Prostate Cancer Staging, Gleason Scores and Different Stages

Pathologically adenocarcinomas account for more than 95% of prostate cancers. Almost 70% of the prostate cancer arise from the peripheral zone of the prostate gland and the remaining prostate cancers arise from the transition zone. Often those arising from the peripheral zone are more aggressive while those from the transition zone are less aggressive. The pathologic evaluation of biopsied prostate tissue is traditionally done using Gleason Scoring. The microscopic evaluation of prostate tissue with careful histologic grading is very important factor in assessing the outcomes in prostatic cancer.

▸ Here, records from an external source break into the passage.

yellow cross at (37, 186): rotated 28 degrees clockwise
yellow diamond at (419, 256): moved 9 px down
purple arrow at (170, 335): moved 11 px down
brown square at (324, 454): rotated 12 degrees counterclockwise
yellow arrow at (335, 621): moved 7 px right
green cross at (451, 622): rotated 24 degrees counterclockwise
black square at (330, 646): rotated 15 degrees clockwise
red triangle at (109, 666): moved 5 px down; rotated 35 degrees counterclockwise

Gleason Scores for Prostate Cancer

Evaluation of the architectural details of individual cancer glands is carried out in Gleason Scoring. Five distinct patterns of growth are described in the Gleason scoring. This includes pattern 1 which denotes tissue which is well differentiated with glandular appearance to pattern 5 which stands for the poorly differentiated variety with a loss of glandular structure. The final Gleason score is calculated by the sum of the grades of the most common and second most common growth patterns. The Gleason score values can range from 2 to 10. The tumors are classified based on the Gleason scores :

  • well differentiated : scores 2 to 4
  • intermediate differentiation : scores 5 to 7
  • poorly differentiated : scores 8 to 10

Staging of Prostate Cancer

The staging of Prostate cancer is done using the AJCC TNM classification. Clinical staging of prostate cancer is based on findings of physical examination, the radiological studies and the pathology. Read more on prostate cancer diagnosis.

T, N and M Categories

  • T1 in prostate cancer is when the tumor is not palpable on digital rectal examination (DRE) but detected only on pathologic examination. It is discovered incidentally after removal of prostate for benign prostatic hypertrophy (T1a and T1b) or on a biopsy specimen taken for evaluation following an elevated PSA level (T1c).
  • T2 is when a palpable tumor can be detected during DRE but it is limited to the prostate (T2a shows tumor in one lobe and T2b in two lobes).
  • T3 is a tumor extending through the prostate capsule. Focal involvement of the capsule is T3a and involvement of seminal vesicle is T3b.
  • T4 are tumors invading adjacent structures like bladder neck, rectum and so on.
  • N0 indicates that there is no spread to the lymph node(s).
  • N1 indicates spread to pelvic lymph node(s).
  • M0 denotes cancer that has not spread beyond the regional lymph nodes.
  • M1 denotes cancer that has spread beyond the pelvic lymph nodes with M1a indicating distant lymph node involvement, M1b for cancer spread to the bones and M1C for spread to spread to distant sites.

Stages of Prostate Cancer

Stage I and stage II indicates a clinically localized cancer, devoid of any lymph node (N0) or distant spread (M0). The tumor is confined to prostate without extending to the prostate capsule. Stage III corresponds to a T3 tumor without any lymph node spread (No) or distant spread (M0). A stage IV tumor includes T4 tumors and tumors of any T stage with node spread (N1) or metastatic spread falls under stage IV (M1).